И он принялся рассказывать мне про этого сына, который «учится в Кембридже». Каждое его слово обжигало мне тело, словно язык пламени. Правой рукой я дотронулся до пистолета, лежавшего в моем кармане. Пистолет тоже был раскален и жег мне пальцы.
«Я не должен слушать его», — подумал я. Он мой враг, а у врага нет истории. Я должен подумать о чем-нибудь другом. Поэтому мне хотелось увидеть его — чтобы подумать о чем-нибудь другом, пока он разговаривает. О чем-нибудь другом… но о чем? Об Илане? О Гаде? Да, я буду думать о Гаде, а он думает о Давиде. Я буду думать о нашем герое, Давиде бен Моше, который…

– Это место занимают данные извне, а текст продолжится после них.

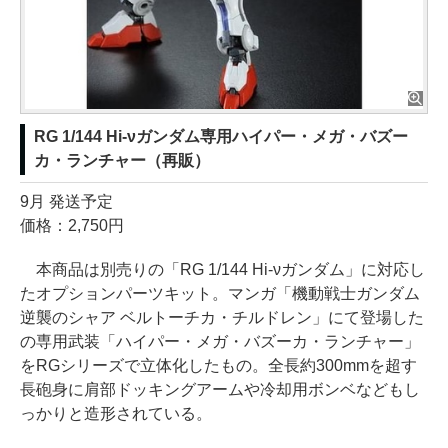
RG 1/144 Hi-νガンダム専用ハイパー・メガ・バズー
カ・ランチャー（再販）
9月 発送予定
価格：2,750円
本商品は別売りの「RG 1/144 Hi-νガンダム」に対応し
たオプションパーツキット。マンガ「機動戦士ガンダム
逆襲のシャア ベルトーチカ・チルドレン」にて登場した
の専用武装「ハイパー・メガ・バズーカ・ランチャー」
をRGシリーズで立体化したもの。全長約300mmを超す
長砲身に肩部ドッキングアームや冷却用ボンベなどもし
っかりと造形されている。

Я прикрыл глаза, чтобы получше представить себе Давида, но безуспешно, поскольку я никогда не видел его. «Имени еще недостаточно», — подумал я. Человек должен иметь лицо, голос, тело, а уж к ним я прилажу имя Давида бен Моше. Лучше подумать о лице, голосе, теле, которые я действительно знаю. Гад? Нет, трудно вообразить себе Гада, приговоренным к смерти. Приговоренный к смерти… в этом все дело. Как мне это раньше не пришло в голову? Джон Доусон приговорен к смерти; почему бы мне не наречь его Давидом бен Моше? На ближайшие пять минут ты Давид бен Моше… в тусклом, холодном, белом свете камеры смертников в тюрьме Акры. Стук в дверь, входит рабби, чтобы прочитать с тобой псалмы и услышать твой видуй [7] Видуй ( иврит ) — признание, молитва, которую произносит человек, чувствующий приближение смерти (прим. переводчика).

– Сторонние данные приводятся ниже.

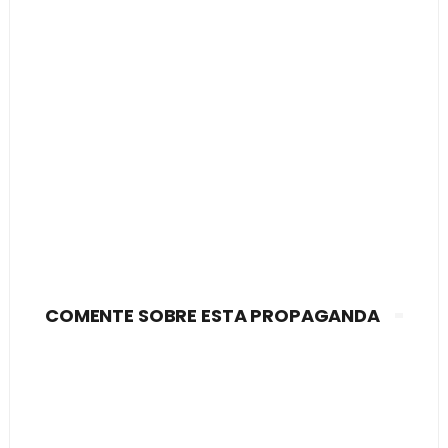
COMENTE SOBRE ESTA PROPAGANDA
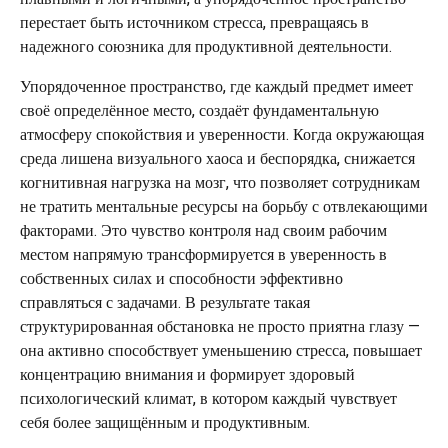
перестает быть источником стресса, превращаясь в
надежного союзника для продуктивной деятельности.
Упорядоченное пространство, где каждый предмет имеет
своё определённое место, создаёт фундаментальную
атмосферу спокойствия и уверенности. Когда окружающая
среда лишена визуального хаоса и беспорядка, снижается
когнитивная нагрузка на мозг, что позволяет сотрудникам
не тратить ментальные ресурсы на борьбу с отвлекающими
факторами. Это чувство контроля над своим рабочим
местом напрямую трансформируется в уверенность в
собственных силах и способности эффективно
справляться с задачами. В результате такая
структурированная обстановка не просто приятна глазу —
она активно способствует уменьшению стресса, повышает
концентрацию внимания и формирует здоровый
психологический климат, в котором каждый чувствует
себя более защищённым и продуктивным.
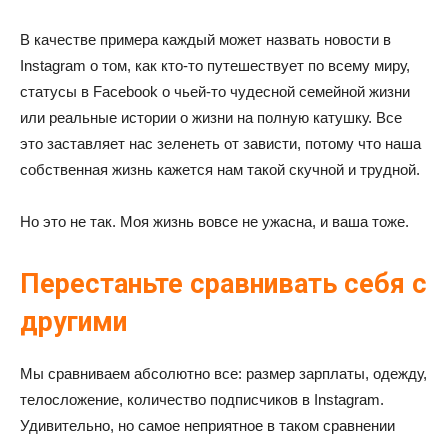
В качестве примера каждый может назвать новости в
Instagram о том, как кто-то путешествует по всему миру,
статусы в Facebook о чьей-то чудесной семейной жизни
или реальные истории о жизни на полную катушку. Все
это заставляет нас зеленеть от зависти, потому что наша
собственная жизнь кажется нам такой скучной и трудной.
Но это не так. Моя жизнь вовсе не ужасна, и ваша тоже.
Перестаньте сравнивать себя с
другими
Мы сравниваем абсолютно все: размер зарплаты, одежду,
телосложение, количество подписчиков в Instagram.
Удивительно, но самое неприятное в таком сравнении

, это ужасное признание, с ним ты принимаешь на себя ответственность не только за те грехи, что совершил ты сам — словом, делом или мыслью, но и те, в которые ты мог ввергнуть других людей. Рабби дает тебе традиционное благословение: «Господь благословит и сохранит тебя…» и призывает тебя не страшиться. Ты отвечаешь, что не боишься и что, будь твоя воля, ты бы сделал то же самое снова. Рабби улыбается и говорит, что за стенами тюрьмы все гордятся тобой. Он настолько растроган, что изо всех сил пытается сдержать слезы; наконец, ему становится невмоготу, и он рыдает. Но ты, Давид, не плачешь. Ты с нежностью смотришь на рабби, потому что он — последний человек, которого ты видишь перед смертью (палач и его подручные не в счет). Он рыдает, и ты пытаешься утешить его. «Не плачьте, — говоришь ты. — Я не боюсь. Не нужно жалеть меня».